Keeping Cool in Summer Heat
If your business has employees that works outdoors, Summertime brings challenges. How do you keep your employees cool and able to work in extreme temperatures?
Under OSHA law, employers are responsible for providing workplaces free of known safety hazards, which includes protecting workers from extreme heat.
An employer with workers exposed to high temperatures should establish a complete heat illness prevention program.
- Provide workers with water, rest and shade
- Allow new or returning workers to gradually increase workloads and take more frequent breaks as they acclimatize, or build a tolerance for working in the heat
- Plan for emergencies and train workers on prevention
- Monitor workers for signs of illness
Symptoms of heat illness include confusion, fainting, seizures, excessing sweating and dizziness.
Signs of heat illness
If you notice an employee showing signs of heat-related illness, have them sit or lie down in a cool, shady area. Provide water to drink and cool the worker with cold compressed ice packs. If signs or symptoms worsen or do not improve, seek medical help by calling 911.
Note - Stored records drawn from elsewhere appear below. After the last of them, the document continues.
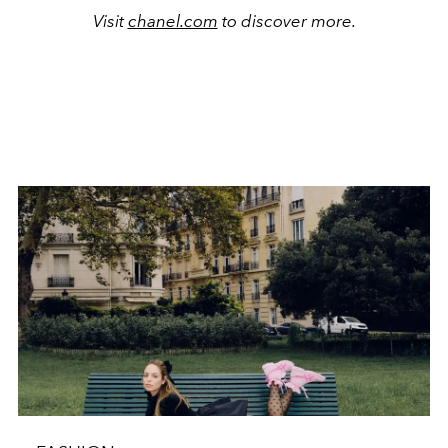
Visit
chanel.com
to discover more.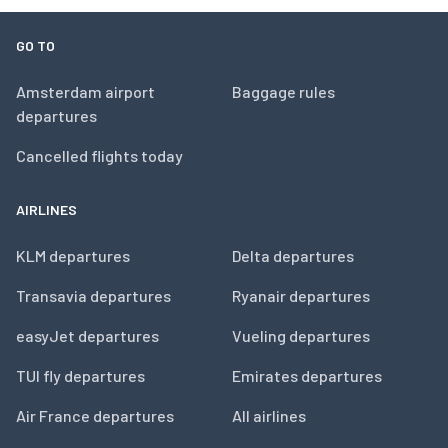
GO TO
Amsterdam airport
Baggage rules
departures
Cancelled flights today
AIRLINES
KLM departures
Delta departures
Transavia departures
Ryanair departures
easyJet departures
Vueling departures
TUI fly departures
Emirates departures
Air France departures
All airlines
To help prevent heat-related illnesses, schedule appropriate work/rest cycles throughout the day. When possible, strenuous work should be scheduled to avoid the peak heat of the day. Rotate job functions among workers and have employees work in a buddy system to watch out for each other.
Train your employees on your heat illness prevention program and watch your employees carefully for signs of a heat illness.